James Younghusband (Chelsea academy player at the time): “I remember Veron was trying to get his fitness back and I was chosen to do a one-on-one session with him. I was so young and those things are so valuable. He was a really nice guy. I remember one time he nutmegged me. I tried to get him back and he saw it coming and laughed. I beat him in the one-on-one game with one goalkeeper, but in his mind he was only trying to get his fitness back. I had something to prove.
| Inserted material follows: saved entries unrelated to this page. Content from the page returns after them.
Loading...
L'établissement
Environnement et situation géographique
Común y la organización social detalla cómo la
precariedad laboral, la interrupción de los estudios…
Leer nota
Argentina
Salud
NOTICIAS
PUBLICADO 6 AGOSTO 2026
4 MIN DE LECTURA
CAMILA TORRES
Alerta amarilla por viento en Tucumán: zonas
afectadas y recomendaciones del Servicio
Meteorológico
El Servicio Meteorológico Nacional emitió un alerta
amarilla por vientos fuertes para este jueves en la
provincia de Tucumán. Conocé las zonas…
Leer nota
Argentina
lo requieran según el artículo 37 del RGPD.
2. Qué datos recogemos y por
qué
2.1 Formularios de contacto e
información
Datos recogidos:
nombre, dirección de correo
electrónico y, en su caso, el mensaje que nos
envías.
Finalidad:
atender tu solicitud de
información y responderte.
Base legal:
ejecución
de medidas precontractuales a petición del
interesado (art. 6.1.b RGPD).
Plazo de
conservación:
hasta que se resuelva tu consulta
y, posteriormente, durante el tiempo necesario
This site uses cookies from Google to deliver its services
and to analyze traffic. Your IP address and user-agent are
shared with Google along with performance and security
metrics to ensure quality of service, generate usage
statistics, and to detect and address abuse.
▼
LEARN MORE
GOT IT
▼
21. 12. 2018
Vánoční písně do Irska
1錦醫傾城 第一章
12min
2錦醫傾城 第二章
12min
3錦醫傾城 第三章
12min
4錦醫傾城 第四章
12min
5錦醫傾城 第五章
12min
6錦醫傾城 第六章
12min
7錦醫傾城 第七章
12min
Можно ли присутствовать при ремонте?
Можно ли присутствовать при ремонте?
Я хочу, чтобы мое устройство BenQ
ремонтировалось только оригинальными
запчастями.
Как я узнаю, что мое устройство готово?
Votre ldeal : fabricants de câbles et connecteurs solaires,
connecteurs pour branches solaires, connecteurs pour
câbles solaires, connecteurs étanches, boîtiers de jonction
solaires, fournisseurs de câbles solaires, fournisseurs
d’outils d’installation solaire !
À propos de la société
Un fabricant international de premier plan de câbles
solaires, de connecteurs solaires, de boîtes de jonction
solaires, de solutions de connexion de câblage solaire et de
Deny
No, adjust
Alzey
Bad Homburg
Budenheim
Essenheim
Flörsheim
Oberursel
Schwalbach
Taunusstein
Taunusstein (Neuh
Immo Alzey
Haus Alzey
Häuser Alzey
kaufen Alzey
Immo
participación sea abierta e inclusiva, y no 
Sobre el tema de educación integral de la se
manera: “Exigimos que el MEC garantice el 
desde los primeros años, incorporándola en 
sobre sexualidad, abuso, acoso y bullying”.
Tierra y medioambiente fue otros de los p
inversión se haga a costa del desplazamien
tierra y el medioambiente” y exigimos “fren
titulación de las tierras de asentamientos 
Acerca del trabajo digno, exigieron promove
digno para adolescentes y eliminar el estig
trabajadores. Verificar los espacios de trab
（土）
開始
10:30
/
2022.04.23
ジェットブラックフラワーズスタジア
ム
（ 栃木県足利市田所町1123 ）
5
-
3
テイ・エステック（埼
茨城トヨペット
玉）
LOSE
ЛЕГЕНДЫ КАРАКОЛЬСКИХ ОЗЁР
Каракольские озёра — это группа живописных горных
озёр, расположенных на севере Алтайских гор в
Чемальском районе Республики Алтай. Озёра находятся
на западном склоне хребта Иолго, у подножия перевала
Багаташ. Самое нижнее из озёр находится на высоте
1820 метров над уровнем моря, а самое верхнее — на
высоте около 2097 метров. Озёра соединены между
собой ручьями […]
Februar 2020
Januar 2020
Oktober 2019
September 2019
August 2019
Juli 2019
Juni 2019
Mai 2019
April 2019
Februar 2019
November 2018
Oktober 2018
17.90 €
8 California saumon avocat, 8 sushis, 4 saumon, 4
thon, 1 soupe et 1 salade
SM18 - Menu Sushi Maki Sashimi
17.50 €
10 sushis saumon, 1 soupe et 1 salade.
“We talked afterwards about his time in Manchester. He was a really nice guy. You don’t realise until afterwards how lucky you are to be in those situations.”

Terry: “That first pre-season, we were all texting each other about what players were going to come in and stuff like that. That was probably the first thing the fans thought of. However, from our point of view, it was a case of, ‘Who are they going to bring in and is your place in jeopardy?’ Then, we came back to training, with all the new signings there, and we realised how good they were. The standard of training went from good to very good.”

Lampard: “I remember (Abramovich) landing at Harlington, coming and speaking to us and for me the landscape of the club changed in an instant because of the desire for excellence. A desire for excellence in training facilities at the time, standards on the pitch at the time, and I don’t think the levels have dropped since.”


Chelsea finished the 2003-04 season second in the Premier League, 11 points adrift of Arsenal’s Invincibles, and bowed out of the Champions League to Monaco in the semi-finals after beating Arsene Wenger’s greatest side in the previous round. Ranieri did not survive the trophyless campaign, establishing a trend of managerial change at Stamford Bridge that has largely endured since. The club’s new trajectory was well and truly set.

The subsequent Champions League final between Porto and Monaco became a de facto audition for Ranieri’s replacement, which Jose Mourinho convincingly won over Didier Deschamps. Another wave of Abramovich spending followed in the summer of 2004 but the core of the squad that would win Chelsea’s first league title for 50 years the following season was already largely in place: Lampard and Terry both made huge strides in Ranieri’s final season while, of the headline-grabbing 2003 signings, only Veron and Mutu played no role in the successes to come.

Abramovich’s takeover of Chelsea in 2003 always felt seismic and the passage of time has only underlined its significance. In one frantic summer, one man changed English football forever.